Task details:
In the entries below, the lines from the one with "migratory phenotype. To explore the in vivo" through the one with "human G-CSF in" are to be copied exactly; both ends count.

Provided data:
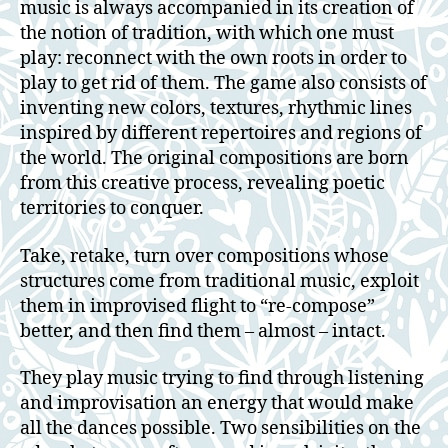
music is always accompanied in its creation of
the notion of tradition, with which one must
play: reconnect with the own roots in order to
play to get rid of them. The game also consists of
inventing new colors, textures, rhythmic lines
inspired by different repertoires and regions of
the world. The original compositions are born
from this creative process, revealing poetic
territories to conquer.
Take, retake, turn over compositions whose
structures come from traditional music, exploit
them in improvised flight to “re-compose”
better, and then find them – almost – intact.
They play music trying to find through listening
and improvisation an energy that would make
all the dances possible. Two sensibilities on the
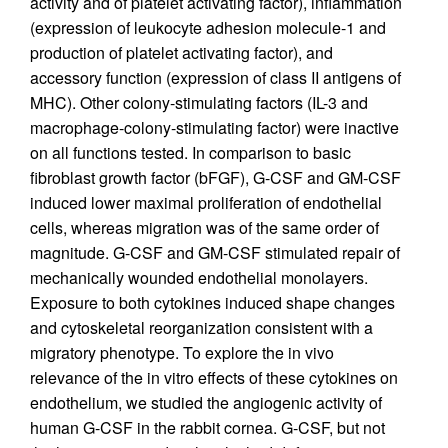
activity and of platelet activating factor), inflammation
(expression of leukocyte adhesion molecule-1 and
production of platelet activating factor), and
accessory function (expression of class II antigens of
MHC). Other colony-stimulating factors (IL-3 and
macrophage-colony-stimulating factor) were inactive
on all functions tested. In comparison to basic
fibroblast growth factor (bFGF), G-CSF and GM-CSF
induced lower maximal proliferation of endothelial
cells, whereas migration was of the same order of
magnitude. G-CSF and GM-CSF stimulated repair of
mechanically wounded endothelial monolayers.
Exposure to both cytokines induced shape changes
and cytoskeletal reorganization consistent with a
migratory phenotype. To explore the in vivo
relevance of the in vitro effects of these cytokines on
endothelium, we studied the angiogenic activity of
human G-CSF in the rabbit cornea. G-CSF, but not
==
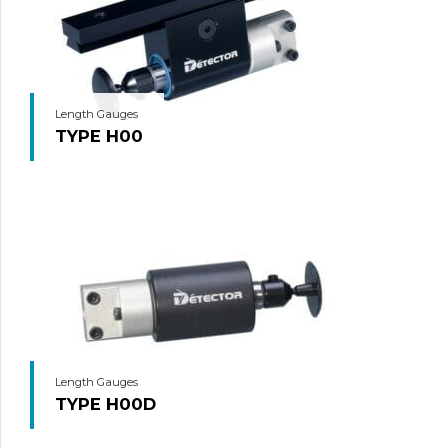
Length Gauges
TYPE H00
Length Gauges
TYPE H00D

Exercise answer:
migratory phenotype. To explore the in vivo
relevance of the in vitro effects of these cytokines on
endothelium, we studied the angiogenic activity of
human G-CSF in the rabbit cornea. G-CSF, but not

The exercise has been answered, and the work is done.